Cena da série 'The Good Place'
William Jackson Harper entre Kristen Bell e Ted Danson em cena de ‘The good place’ Foto: Colleen Hayes/NBC

Os nerds na imaginação coletiva tendem a ser codificados como brancos. O que não significa Alfonso Ribeiro ou Jaleel White (que interpretou Steve Urkel na série “Family Matters”). Mas um bom trabalho foi feito nas últimas décadas para complexificar o que significa ser negro na mídia. Somente nos últimos 10 anos, explodiram idéias sobre o que é possível para os homens negros na tela, a exemplo de Sam Richardson como Richard Splett em “Veep” ou o Earn de Donald Glover em “Atlanta”.

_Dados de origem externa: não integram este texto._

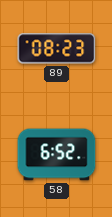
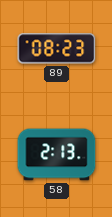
58: 6:52 -> 2:13
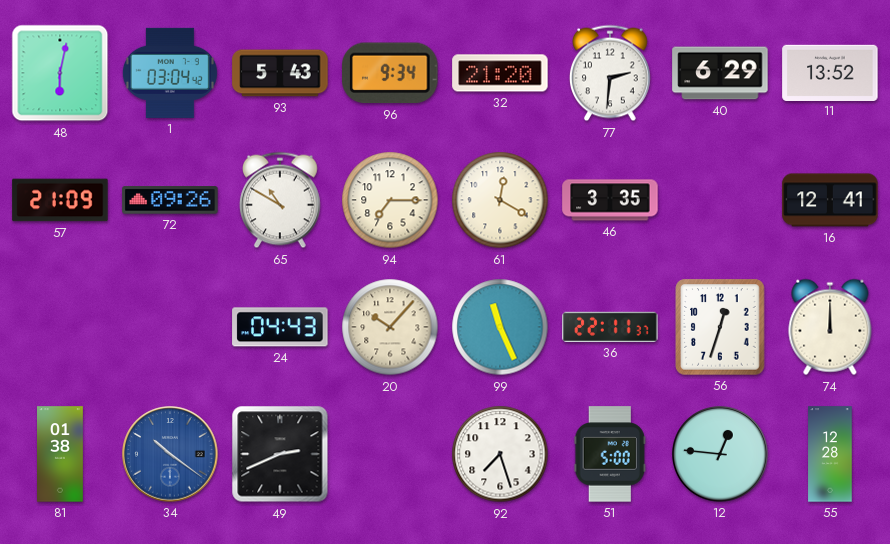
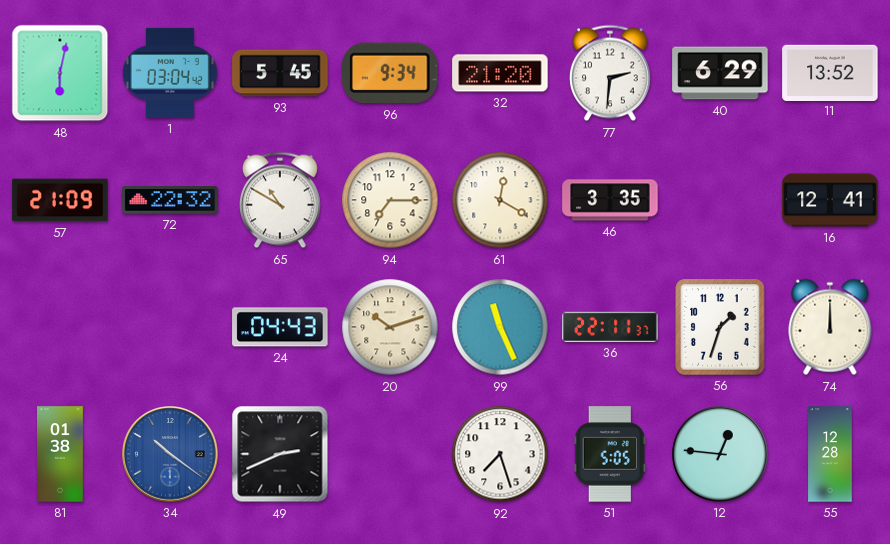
93: 5:43 -> 5:45
72: 09:26 -> 22:32
20: 10:07 -> 10:12
56: 12:33 -> 1:33
51: 5:00 -> 5:05
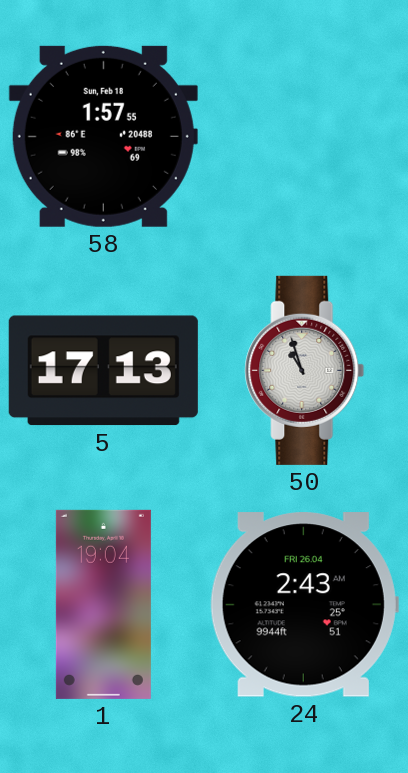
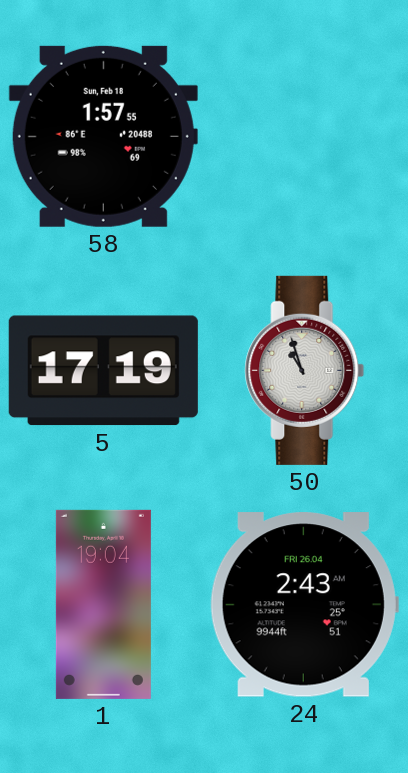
5: 17:13 -> 17:19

Todos esses personagens falam de uma noção mais ampla de masculinidade negra aceitável no mainstream. Chidi Anagonye está na vanguarda dessa mudança. Megan Amram, autora e produtora da série diz que ele representa algo que o público pode não ter visto antes:

— “The Good Place” foi escrito para capturar as experiências de pessoas em todo o mundo. Com Chidi, que é nigeriano-senegalês, os espectadores assistem a um homem africano que é doce, divertido, engraçado e sedutor, além de neurótico, informado e assustado o tempo todo.É por isso que as pessoas respondem tão bem a ele.

Personagem complexo

Justin Simien, o criador da série Netflix “Dear white people”, disse que ama Chidi porque ele é complexo:

— Ele fica bravo, tem falhas, é muito inteligente, mas isso pode ser um problema. Ele é mais humano do que os nerds negros do passado puderam ser. Acho que as crianças que estão assistindo essas coisas agora talvez possam ter um pouco mais de confiança.

Para Harper, a existência de Chidi é como um conto de “advertência”, uma vez que ele morreu porque estava indeciso demais para encontrar um lugar para tomar uma bebida. Se “The Good Place”, em síntese, trata de descobrir como ser uma pessoa melhor, o ator acha que devemos nos esforçar para ser melhor que Chidi.

— Espero que as pessoas vejam Chidi em si mesmas e depois procurem melhorar as coisas que prenderam Chidi e também as prenderam comenta o ator — diz Harper. — Me sinto menos só sabendo que as pessoas também têm esse tipo de sentimentos, pensamentos, emoções. Saber que você não é o único, é ótimo.